▶ **What is needed**: The records below must be transcribed precisely and in full.

━━━━━ Available records

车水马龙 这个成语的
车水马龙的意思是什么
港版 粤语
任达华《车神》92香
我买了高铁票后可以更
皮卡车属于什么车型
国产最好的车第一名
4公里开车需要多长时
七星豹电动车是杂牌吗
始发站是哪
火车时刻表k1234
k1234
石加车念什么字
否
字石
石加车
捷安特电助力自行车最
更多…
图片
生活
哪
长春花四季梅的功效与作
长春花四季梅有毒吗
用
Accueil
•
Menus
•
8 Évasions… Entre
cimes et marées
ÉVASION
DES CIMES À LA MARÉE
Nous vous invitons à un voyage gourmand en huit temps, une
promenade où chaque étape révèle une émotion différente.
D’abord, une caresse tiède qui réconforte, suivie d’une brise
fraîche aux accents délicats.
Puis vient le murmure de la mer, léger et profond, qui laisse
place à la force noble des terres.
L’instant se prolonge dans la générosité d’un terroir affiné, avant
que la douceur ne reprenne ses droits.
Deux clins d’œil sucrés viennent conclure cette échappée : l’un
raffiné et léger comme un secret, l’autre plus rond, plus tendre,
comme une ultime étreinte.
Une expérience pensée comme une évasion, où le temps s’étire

━━━━━━━━━━

▶ **Result of the exercise**:
车水马龙 这个成语的
车水马龙的意思是什么
港版 粤语
任达华《车神》92香
我买了高铁票后可以更
皮卡车属于什么车型
国产最好的车第一名
4公里开车需要多长时
七星豹电动车是杂牌吗
始发站是哪
火车时刻表k1234
k1234
石加车念什么字
否
字石
石加车
捷安特电助力自行车最
更多…
图片
生活
哪
长春花四季梅的功效与作
长春花四季梅有毒吗
用
Accueil
•
Menus
•
8 Évasions… Entre
cimes et marées
ÉVASION
DES CIMES À LA MARÉE
Nous vous invitons à un voyage gourmand en huit temps, une
promenade où chaque étape révèle une émotion différente.
D’abord, une caresse tiède qui réconforte, suivie d’une brise
fraîche aux accents délicats.
Puis vient le murmure de la mer, léger et profond, qui laisse
place à la force noble des terres.
L’instant se prolonge dans la générosité d’un terroir affiné, avant
que la douceur ne reprenne ses droits.
Deux clins d’œil sucrés viennent conclure cette échappée : l’un
raffiné et léger comme un secret, l’autre plus rond, plus tendre,
comme une ultime étreinte.
Une expérience pensée comme une évasion, où le temps s’étire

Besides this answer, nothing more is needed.